Outra pauta defendida pelo Sindifisco é a correção da tabela do Imposto de Renda Pessoa Física, que desde 1996 sofre uma defasagem de quase 104%. A correção isentaria de pagamento quem recebe uma renda de até R$ 3.881 mensais, alcançando cerca de dez milhões de brasileiros. Em estudo recente, a entidade mostrou que a defasagem na correção da tabela do IRPF é mais prejudicial para aqueles cuja renda tributável mensal é menor.

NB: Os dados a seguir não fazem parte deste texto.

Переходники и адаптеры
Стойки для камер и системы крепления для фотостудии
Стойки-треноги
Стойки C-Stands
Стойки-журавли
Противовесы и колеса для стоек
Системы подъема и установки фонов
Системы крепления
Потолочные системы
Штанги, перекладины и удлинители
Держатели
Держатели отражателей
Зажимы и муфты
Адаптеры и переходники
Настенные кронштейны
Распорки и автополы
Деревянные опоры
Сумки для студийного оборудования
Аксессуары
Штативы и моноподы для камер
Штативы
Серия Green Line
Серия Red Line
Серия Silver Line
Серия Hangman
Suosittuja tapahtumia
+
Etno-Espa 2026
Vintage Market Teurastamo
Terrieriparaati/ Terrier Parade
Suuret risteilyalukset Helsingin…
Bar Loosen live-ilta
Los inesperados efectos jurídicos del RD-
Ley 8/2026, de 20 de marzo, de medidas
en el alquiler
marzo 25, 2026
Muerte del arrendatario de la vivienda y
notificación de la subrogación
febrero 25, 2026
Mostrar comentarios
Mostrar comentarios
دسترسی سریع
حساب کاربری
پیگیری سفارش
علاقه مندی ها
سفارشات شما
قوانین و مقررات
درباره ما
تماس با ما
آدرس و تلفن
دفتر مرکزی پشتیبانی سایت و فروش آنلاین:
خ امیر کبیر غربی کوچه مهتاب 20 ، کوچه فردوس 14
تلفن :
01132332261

Para Kleber Cabral, a criação da Comissão Mista no Congresso é uma tentativa de solucionar o impasse acerca do protagonismo da Reforma: se cabe ao Senado, à Câmara ou ao Executivo, que “acabou não assumindo o papel que deveria”. “Não existe reformatributária sem a participação do Executivo, isso é uma ilusão. Ele que vai operacionalizar, ele que vai fazer as contas, ele que vai afiançar. Seria um enorme risco tentar caminhar uma reforma tributária sem a participação do governo. Só que o próprio governo não tem ocupado o espaço que ele deveria neste tema. Ele tem priorizado outras reformas, como a administrativa, que parece que foi colocada como prioridade”. Kleber ainda ressalta que a arrecadação sempre foi fundamental para qualquer governo.

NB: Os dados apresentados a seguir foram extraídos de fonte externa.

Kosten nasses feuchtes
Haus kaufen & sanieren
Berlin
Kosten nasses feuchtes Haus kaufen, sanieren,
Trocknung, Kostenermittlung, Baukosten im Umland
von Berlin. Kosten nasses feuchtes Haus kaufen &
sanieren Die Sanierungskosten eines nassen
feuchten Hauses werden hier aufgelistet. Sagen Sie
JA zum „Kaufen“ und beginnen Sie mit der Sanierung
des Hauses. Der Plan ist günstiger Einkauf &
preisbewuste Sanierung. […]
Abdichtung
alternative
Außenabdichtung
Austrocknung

No entanto, com a emenda do Teto dos Gastos, essa lógica foi invertida e o controle do orçamento passou a ser prioridade. “O país está em déficit fiscal pelo quinto ano seguido e deveria estar atrás de arrecadar. Mas como ele não pode mais gastar, arrecadar é bom, mas já não é mais o principal, é o secundário”. Um reflexo dessa nova conjuntura é a sequência de reformas: Previdência, Administrativa e PEC Emergencial.

“O país está em déficit fiscal pelo quinto ano seguido e deveria estar atrás de arrecadar. Mas como ele não pode mais gastar, arrecadar é bom, mas já não é mais o principal, é o secundário”
Kleber Cabral, presidente do Sindifisco Nacional
Como resultado geral das propostas defendidas pelo Sindifisco, a arrecadação ganharia um incremento estimado superior a R$ 13 bilhões. “Os dois projetos apresentados no Congresso tratam da tributação do consumo, portanto, nossa proposta não colide com nenhum deles, mas os complementa”, diz Kleber Cabral, acrescentando que não existe nação desenvolvida sem uma administração tributária forte e sem a valorização do Auditor-Fiscal.